SpaceX Gets OK for NASA Contract After Protests

0

Jeff Bezos' aerospace company Blue Origin lost its bid to block Hawthorne-based Space Exploration Technologies Corp. from securing a nearly $3 billion NASA contract to land astronauts on the moon.

The U.S. Government Accountability Office ruled in favor of NASA awarding a $2.9 billion lunar lander contract to SpaceX on July 30. The competitive contract had been suspended since April when South Kent, Wash.-based Blue Origin and Huntsville, Ala.-based defense contractor Dynetics Inc. filed a protest days after it was awarded, calling the contract unfair.

Under the contract, SpaceX will develop a “commercial human lander” to take two astronauts to the surface of the moon, NASA said in April when it first awarded the contract to the company.

“The GAO’s decision will allow NASA and SpaceX to establish a timeline for the first crewed landing on the Moon in more than 50 years,” NASA said in a statement on July 30.

The dispute arose when NASA was given a smaller budget for the lunar lander project than it expected. The agency scrapped its original plan to contract two companies for the lunar lander, choosing SpaceX alone for the project on April 16. Blue Origin and Dynetics submitted a protest on April 26.

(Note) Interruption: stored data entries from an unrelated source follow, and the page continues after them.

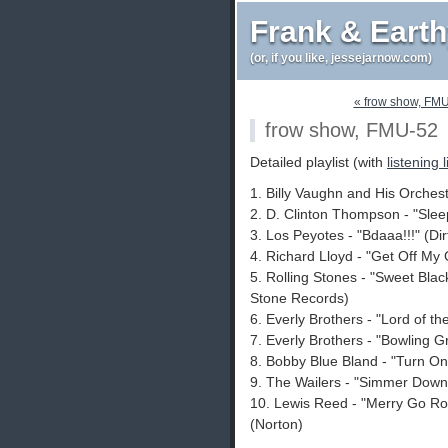
Frank & Eart
(or, if you like, jessejarnow.com)
« frow show, FM
frow show, FMU-52
Detailed playlist (with
listening 
1. Billy Vaughn and His Orches
2. D. Clinton Thompson - "Sle
3. Los Peyotes - "Bdaaa!!!" (Di
4. Richard Lloyd - "Get Off My 
5. Rolling Stones - "Sweet Blac
Stone Records)
6. Everly Brothers - "Lord of t
7. Everly Brothers - "Bowling 
8. Bobby Blue Bland - "Turn On
9. The Wailers - "Simmer Down
10. Lewis Reed - "Merry Go R
(Norton)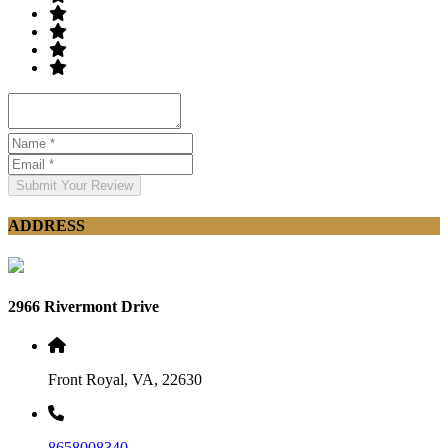
Submit Your Review
ADDRESS
2966 Rivermont Drive
Front Royal, VA, 22630
8658008340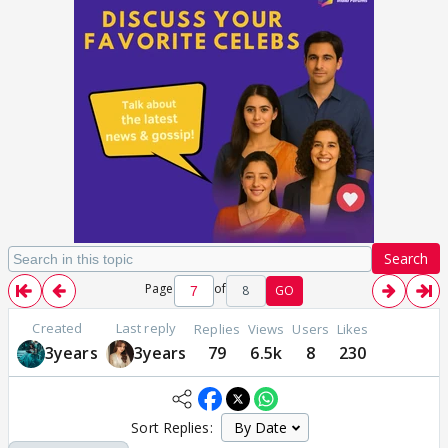
Search
Page
of
8
GO
Created
Last reply
Replies
Views
Users
Likes
3years
3years
79
6.5k
8
230
Sort Replies: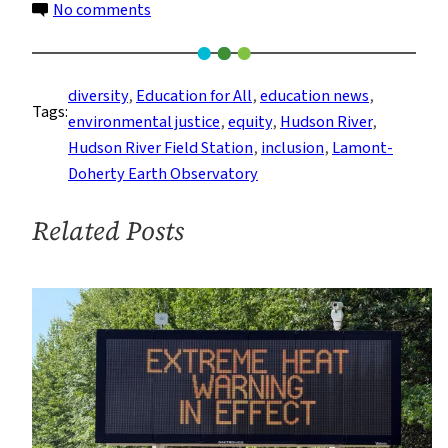
on
No comments
Environmental
Justice
Through
diversity
, 
Education for All
, 
education news
, 
Tags:
the
environmental justice
, 
equity
, 
Hudson River
, 
Eyes
Hudson River Field Station
, 
inclusion
, 
Lamont-
of
Doherty Earth Observatory
The
Next
Related Posts
Generation
of
Hudson
River
Educators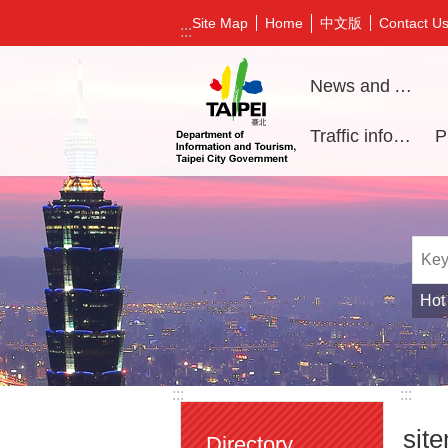
Jump to the content zone at the center
中文版
Site Map
Home
Contact U
:::
News and Activities
Traffic information
Hot
:::
:::
sit
Directory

On July 26, Bezos attempted to sway the bid in Blue Origin’s favor, offering to waive $2 billion in fees for NASA if the agency chose his company for the mission instead.

“In the challenge filed at GAO, the protesters argued that the agency was required to make multiple awards consistent with the announcement’s stated preference for multiple awards,” the Government Accountability Office said in a statement. “In denying the protests, GAO first concluded that NASA did not violate procurement law or regulation when it decided to make only one award.”

The contract is one of several that NASA has awarded to SpaceX. On July 23, the company was awarded a $178 million contract for launch services for the agency’s mission to investigate Europa, one of Jupiter’s moons. The mission, called Europa Clipper, is scheduled for October 2024 and will utilize SpaceX's Falcon Heavy rocket.